Bodrum Gölköy’de yer alan bu ev iki çocuklu, modern bir aile için yıl boyunca kullanılabilecek şekilde tasarlanmış. Burada basit ama aynı zamanda sofistike, konforlu ama aynı zamanda şık bir yaşam alanı oluşturulmuş.
Mandarin Oriental evleri, içinde bulunduğu zengin kültür ve coğrafyayı, yerel malzeme ve mimari yaklaşımları göz ardı ederek Los Angeles, Sidney ya da Dubai gibi modern metropollere uyum sağlayacak modern bir mimari yapılaşma ile sonuçlanmış. Ofist tarafından tasarlanan Y Evi de Gölköy, Bodrum’da bulunan Mandarin Oriental Evleri içerisinde yer alıyor. Mandarin’in yerel bağlamdan kopuk yaklaşımına karşın, Ofist mimarlarının projeyi ele alış şekli, onu yerel kültür ve coğrafi bağlam ile uyumlu bir ev haline getirmek, Akdenizlileştirmek yönünde olmuş.

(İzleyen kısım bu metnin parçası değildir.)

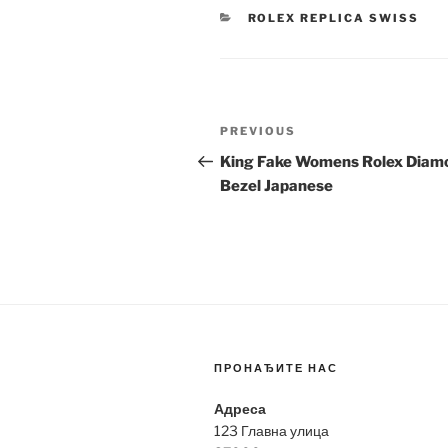
CATEGORIES
ROLEX REPLICA SWISS
Post
Previous
PREVIOUS
navigation
Post
King Fake Womens Rolex Diam
Bezel Japanese
ПРОНАЂИТЕ НАС
Адреса
123 Главна улица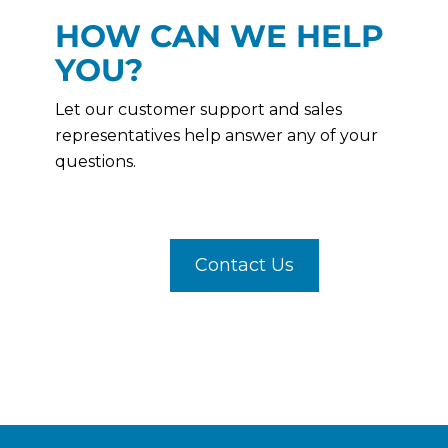
HOW CAN WE HELP
YOU?
Let our customer support and sales
representatives help answer any of your
questions.
Contact Us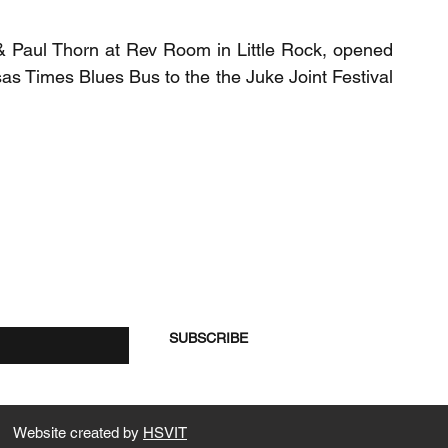
 Paul Thorn at Rev Room in Little Rock, opened
s Times Blues Bus to the the Juke Joint Festival
re
SUBSCRIBE
Website created by
HSVIT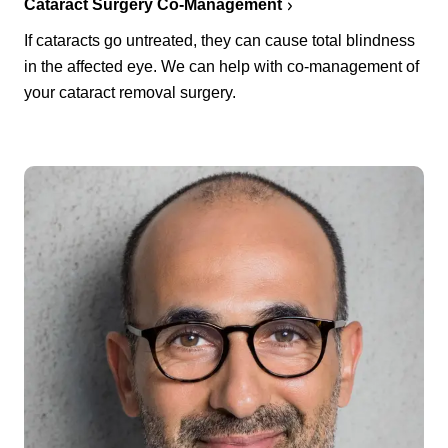
Cataract Surgery Co-Management
If cataracts go untreated, they can cause total blindness
in the affected eye. We can help with co-management of
your cataract removal surgery.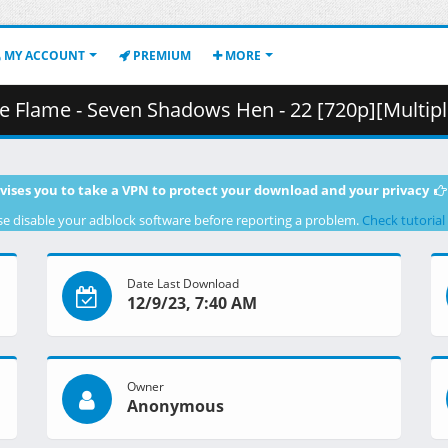
MY ACCOUNT
PREMIUM
MORE
n Shadows Hen - 22 [720p][Multiple Subtitle][8F90DB7E].mkv.001 
vises you to take a VPN to protect your download and your privacy
se disable your adblock software before reporting a problem.
Check tutorial
Date Last Download
12/9/23, 7:40 AM
Owner
Anonymous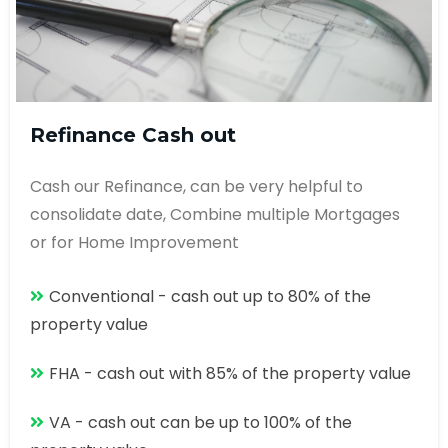
Refinance Cash out
Cash our Refinance, can be very helpful to
consolidate date, Combine multiple Mortgages
or for Home Improvement
Conventional - cash out up to 80% of the
property value
FHA - cash out with 85% of the property value
VA - cash out can be up to 100% of the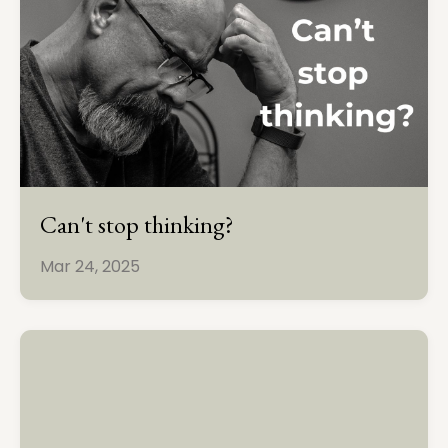
Can't stop thinking?
Mar 24, 2025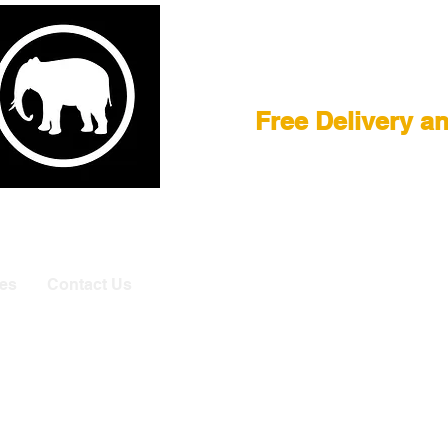
Film Equipment
Free Delivery a
E
|
ASTERA
|
BRIESE
|
CREAMSOURCE
|
DEDO
|
LITEGEA
info@elefa
es
Contact Us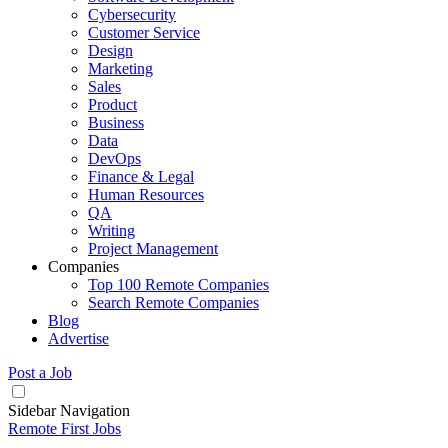
Cybersecurity
Customer Service
Design
Marketing
Sales
Product
Business
Data
DevOps
Finance & Legal
Human Resources
QA
Writing
Project Management
Companies
Top 100 Remote Companies
Search Remote Companies
Blog
Advertise
Post a Job
Sidebar Navigation
Remote First Jobs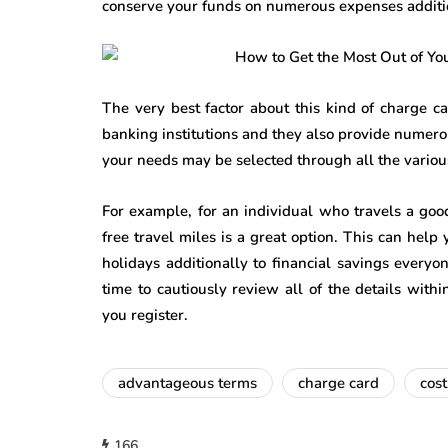
conserve your funds on numerous expenses additio
The very best factor about this kind of charge c
banking institutions and they also provide numerou
your needs may be selected through all the various
For example, for an individual who travels a good
free travel miles is a great option. This can help
holidays additionally to financial savings every
time to cautiously review all of the details wit
you register.
advantageous terms
charge card
cost
166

Bodrum Gölköy’deki ev iki çocuklu, modern bir aile için yıl boyunca kullanılabilecek şekilde tasarlanmış. Burada basit ama aynı zamanda sofistike, konforlu ama aynı zamanda şık bir yaşam alanı oluşturulmuş.
Ahşap, demir ve taş gibi doğal malzemeler yerel yaklaşımlar ile kullanılmış. Duvarlarda kullanılan kayrak, dokulu duvar sıvaları, tavan süslemeleri geleneksel uygulamalara bir gönderme niteliğinde. Salondaki yüksek, düz ve geniş tavanın altında yer alan ahşap yüzer tavanlar ise hem eski, geleneksel ahşap tavanları anımsatıyor, hem de yüksek tavanın vereceği dehliz hissiyatını kırıyor. Bu ikinci tavan yüzeyini daha sıcak ve davetkar bir yaşama alanı yaratmak adına oluşturulmuş. Mimarların tüm bu malzeme ve yaklaşımları bir araya getirmedeki temel hedefi, modern bir ailenin çağdaş günlük gereksinimlerini karşılamak ve yaşam alışkanlıklarını desteklemek olmuş.
Yasemin Arpaç, Sabahattin Emir: "Tasarım sürecini ilginç kılan bir diğer konu da çabuk tüketilen moda tasarımı ile daha uzun soluklu mimari tasarım arasındaki farklılıkları deneyimlemekti."
“İşin en heyacan veren kısmı; eğilimleri ve stilleri yakından takip eden, kumaş ve teknikleri konusunda bilgili, hazır giyim alanında uzun yılardır çalışan, deneyimli bir tekstilci aile ile çalışıyor olmaktı. Ne istediğini, nasıl bir ev hayal ettiğini bilen, belki daha da önemlisi bunu ifade edebilen kişilerle çalışıyorduk. Hazırlamış oldukları tek bir “mood board” (kendi mesleki terimleri ile) akıllarında ne olduğunu ve bizden ne beklediklerini algılamamıza yeterli oldu. Tasarım sürecini ilginç kılan bir diğer konu da çabuk tüketilen moda tasarımı ile daha uzun soluklu mimari tasarım arasındaki farklılıkları deneyimlemekti. Moda olan parçaları, renkleri ve fikirleri; bizim eğilimlerden ve modadan bir bakıma uzak durmaya çalışan tasarım anlayışımızla ortak bir noktada buluşturmaya çalışmak ilginç ve heyecanlı bir süreçti. Ve moda ile mimari tasarım arasındaki ayrılmaz ya da belki de kaçınılmaz bağı keşfetmek...” diyor Ofist mimarları.